Отилия уже убежала в соседнюю комнату. Паскало­пол пошел за ней. Оттуда послышался их громкий смех, и в сопровождении помещика появилась Отилия с турец­кой шалью на плечах.

— Поверьте, она вам идет как нельзя лучше. Могу я осмелиться преподнести ее вам? — говорил Паскалопол, которого вовсе не рассердили эти шалости.

Отилия подозвала его к себе и что-то шепнула ему на ухо. Паскалопол с готовностью согласился. Феликс ощутил неловкость, словно они замышляли что-то против него.

Наконец Отилия решила, что пора возвращаться домой. Впрочем, расставались они ненадолго, потому что вечером Паскалопол собирался по своему обыкновению прийти к дяде Костаке.

— Скоро я уезжаю в имение, — стоя в дверях, сказал Паскалопол. — Я хотел бы, чтобы вы посетили его. И домнул Феликс мог бы приехать с вами.

— Ах, как я рада! — и Отилия в восторге захлопала в ладоши.

Феликсу почудилось, что, подойдя к помещику, она коснулась губами его щеки. Чтобы не мешать этим про­явлениям чувств, юноша быстро спустился по лестнице.

— В Паскалополе много шика, — призналась Отилия угрюмому Феликсу, когда лошади ровной рысью везли их домой. — И как он, бедняга, одинок!

На другой день Отилия, сидя на своей софе, поджав по-турецки ноги, говорила Феликсу, с рук которого она перемотала уже половину пасмы шелка.

— По-моему, тебе не очень нравится Паскалопол. Отчего это?

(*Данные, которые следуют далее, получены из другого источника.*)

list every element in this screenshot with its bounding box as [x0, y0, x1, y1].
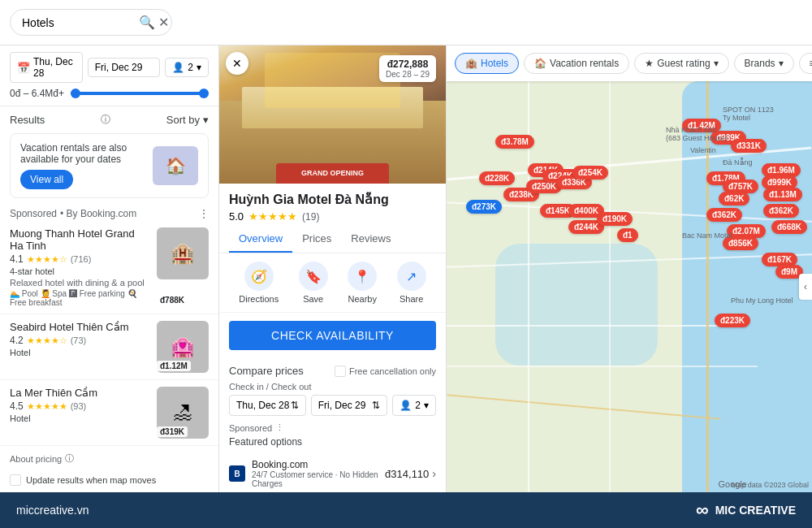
view-all-button[interactable]: View all — [20, 170, 73, 189]
hotel-price-badge-0: đ788K — [157, 295, 188, 305]
clear-search-button[interactable]: ✕ — [158, 15, 169, 30]
about-pricing-text: About pricing — [10, 454, 62, 464]
vacation-text: Vacation rentals are also available for … — [20, 142, 146, 189]
hotel-info-2: La Mer Thiên Cầm 4.5 ★★★★★ (93) Hotel — [10, 387, 150, 439]
map-marker-23[interactable]: đ1.13M — [763, 188, 802, 201]
search-input[interactable] — [22, 16, 136, 29]
map-marker-18[interactable]: đ362K — [706, 208, 742, 222]
compare-guests-input[interactable]: 👤 2 ▾ — [392, 395, 436, 416]
chip-guest-rating[interactable]: ★ Guest rating ▾ — [634, 53, 728, 74]
compare-checkout-input[interactable]: Fri, Dec 29 ⇅ — [311, 395, 388, 416]
map-marker-12[interactable]: đ190K — [597, 212, 633, 226]
nearby-action[interactable]: 📍 Nearby — [348, 262, 377, 304]
hotel-card-0[interactable]: Muong Thanh Hotel Grand Ha Tinh 4.1 ★★★★… — [0, 221, 218, 314]
date-filter-row: 📅 Thu, Dec 28 Fri, Dec 29 👤 2 ▾ — [10, 52, 209, 83]
map-marker-24[interactable]: đ362K — [763, 204, 799, 218]
directions-action[interactable]: 🧭 Directions — [239, 262, 279, 304]
close-detail-button[interactable]: ✕ — [226, 52, 248, 75]
price-slider[interactable] — [71, 92, 209, 95]
map-marker-2[interactable]: đ228K — [479, 171, 515, 185]
search-icon-button[interactable]: 🔍 — [139, 15, 155, 30]
detail-rating-value: 5.0 — [229, 210, 244, 223]
guests-count: 2 — [188, 62, 193, 73]
search-wrapper[interactable]: 🔍 ✕ — [10, 9, 172, 36]
booking-option-0[interactable]: B Booking.com 24/7 Customer service · No… — [229, 452, 436, 492]
check-in-picker[interactable]: 📅 Thu, Dec 28 — [10, 52, 83, 83]
hotel-img-wrapper-0: 🏨 đ788K — [157, 227, 209, 307]
hotel-card-1[interactable]: Seabird Hotel Thiên Cầm 4.2 ★★★★☆ (73) H… — [0, 314, 218, 380]
tab-prices[interactable]: Prices — [292, 226, 341, 253]
tab-overview[interactable]: Overview — [229, 226, 292, 253]
nearby-icon: 📍 — [348, 262, 377, 291]
free-cancel-checkbox[interactable] — [335, 366, 346, 377]
sort-by-button[interactable]: Sort by ▾ — [166, 114, 209, 126]
share-action[interactable]: ↗ Share — [397, 262, 426, 304]
slider-thumb-right[interactable] — [199, 89, 209, 98]
map-marker-0[interactable]: đ3.78M — [495, 135, 534, 149]
filter-bar: 📅 Thu, Dec 28 Fri, Dec 29 👤 2 ▾ 0đ – 6.4… — [0, 45, 218, 106]
more-options-icon: ⋮ — [275, 422, 284, 433]
hotel-stars-2: ★★★★★ — [27, 401, 67, 412]
sponsored-by-text: • By Booking.com — [60, 208, 136, 219]
price-value: đ272,888 — [386, 58, 430, 70]
update-results-checkbox[interactable] — [10, 474, 21, 486]
map-marker-15[interactable]: đ331K — [731, 139, 767, 153]
hotel-rating-row-0: 4.1 ★★★★☆ (716) — [10, 253, 150, 265]
hotel-card-2[interactable]: La Mer Thiên Cầm 4.5 ★★★★★ (93) Hotel 🏖 … — [0, 380, 218, 446]
chip-brands[interactable]: Brands ▾ — [734, 53, 794, 74]
person-icon: 👤 — [400, 400, 412, 411]
vacation-message: Vacation rentals are also available for … — [20, 142, 146, 165]
guests-picker[interactable]: 👤 2 ▾ — [165, 58, 209, 77]
map-label-bac-nam: Bac Nam Motel — [682, 232, 732, 240]
save-icon: 🔖 — [299, 262, 328, 291]
chevron-down-icon: ▾ — [779, 58, 784, 69]
info-icon: ⓘ — [101, 113, 110, 127]
chevron-down-icon: ▾ — [424, 400, 429, 411]
featured-options-label: Featured options — [229, 436, 436, 448]
compare-guests: 2 — [415, 400, 421, 411]
compare-checkin-input[interactable]: Thu, Dec 28 ⇅ — [229, 395, 306, 416]
about-pricing: About pricing ⓘ — [0, 446, 218, 471]
map-marker-25[interactable]: đ668K — [771, 220, 807, 234]
map-marker-30[interactable]: đ62K — [719, 192, 749, 206]
map-label-valentin: Valentin — [690, 146, 716, 154]
compare-checkout-date: Fri, Dec 29 — [318, 400, 366, 411]
chevron-up-down-icon: ⇅ — [372, 400, 380, 411]
hotel-name-0: Muong Thanh Hotel Grand Ha Tinh — [10, 227, 150, 252]
mic-creative-brand-name: MIC CREATIVE — [715, 504, 796, 517]
chip-all-filters[interactable]: ≡ All filters — [799, 53, 812, 74]
hotel-desc-0: Relaxed hotel with dining & a pool — [10, 278, 150, 288]
update-results-row: Update results when map moves — [0, 471, 218, 492]
results-header: Results ⓘ Sort by ▾ — [0, 106, 218, 130]
map-label-phu-my: Phu My Long Hotel — [731, 296, 793, 305]
save-action[interactable]: 🔖 Save — [299, 262, 328, 304]
share-icon: ↗ — [397, 262, 426, 291]
free-cancel-row: Free cancellation only — [335, 366, 436, 377]
vacation-rentals-banner: Vacation rentals are also available for … — [10, 133, 209, 198]
slider-thumb-left[interactable] — [71, 89, 80, 98]
hotel-name-2: La Mer Thiên Cầm — [10, 387, 150, 399]
chip-hotels[interactable]: 🏨 Hotels — [455, 53, 519, 74]
map-marker-4[interactable]: đ273K — [466, 200, 502, 214]
hotel-img-0: 🏨 — [157, 227, 209, 279]
tab-reviews[interactable]: Reviews — [341, 226, 400, 253]
check-availability-button[interactable]: CHECK AVAILABILITY — [229, 321, 436, 350]
map-marker-29[interactable]: đ1 — [617, 228, 638, 242]
hotel-type-0: 4-star hotel — [10, 266, 150, 276]
check-out-date: Fri, Dec 29 — [95, 62, 143, 73]
hotel-review-count-0: (716) — [71, 254, 92, 264]
check-out-picker[interactable]: Fri, Dec 29 — [88, 58, 161, 77]
map-marker-8[interactable]: đ254K — [572, 166, 608, 180]
map-canvas[interactable]: đ3.78Mđ214Kđ228Kđ238Kđ273Kđ250Kđ224Kđ336… — [447, 81, 812, 492]
map-marker-28[interactable]: đ223K — [715, 314, 750, 327]
compare-sponsored-label: Sponsored ⋮ — [229, 422, 436, 433]
hotel-amenities-0: 🏊 Pool 💆 Spa 🅿 Free parking 🍳 Free break… — [10, 289, 150, 307]
compare-prices-header: Compare prices Free cancellation only — [229, 365, 436, 377]
map-label-guest-house: Nhà Khách 683(683 Guest House) — [666, 126, 728, 142]
map-area[interactable]: 🏨 Hotels 🏠 Vacation rentals ★ Guest rati… — [447, 45, 812, 492]
collapse-panel-button[interactable]: ‹ — [799, 274, 812, 300]
hotel-detail-name: Huỳnh Gia Motel Đà Nẵng — [229, 192, 436, 207]
chip-vacation-rentals[interactable]: 🏠 Vacation rentals — [524, 53, 629, 74]
price-dates: Dec 28 – 29 — [386, 70, 430, 79]
hotel-detail-header: Huỳnh Gia Motel Đà Nẵng 5.0 ★★★★★ (19) — [219, 184, 446, 226]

— Я ничего против него не имею. Но...

— Но?

— Не совершаешь ли ты ошибку, ведя себя так фа­мильярно с пожилым человеком. Он может истолковать это иначе.

Отилия добродушно рассмеялась.

— Ты начал выражаться совсем как Аурика. Паска­лопол — светский человек, и он мне нравится. Он такой добрый!

— Может быть, он любит тебя?

— Может быть! А разве это тебя касается? Ты что, не хотел бы, чтобы у меня был такой муж, как Паска­лопол?

Феликс, насупившись, молчал.

— Феликс, ты большой дурак, — сочувственно ска­зала Отилия, — смотри, ты спутаешь мне нитки. Возможно, Паскалопол желает меня удочерить. В этом был бы шик, не правда ли? Отилия Паскалопол! Ах, как мне хотелось бы иметь коляску!

Вечером явился Паскалопол. Аурика, решив переме­нить свой объект, заявила, что она принесет собственноручно ею приготовленные пирожные. Отилия была весела, как никогда, она то стояла за спиной Паскалопола, что-то шепча ему на ухо, то, к крайнему неудовольствию Аглае и Аурики, присаживалась на его стул. Феликсу казалось, что, когда Отилия чуть наклонялась к Паскалополу, тот с нескрываемой радостью оборачивался к ней. Феликс незаметно ушел в свою комнату, не дождавшись пирожных Аурики.

Он лег на кровать одетый и, читая книгу, задремал при свете лампы. Поздно ночью его разбудил легкий стук.

— Ты не спишь? Это я, Отилия. Феликс бросился к двери.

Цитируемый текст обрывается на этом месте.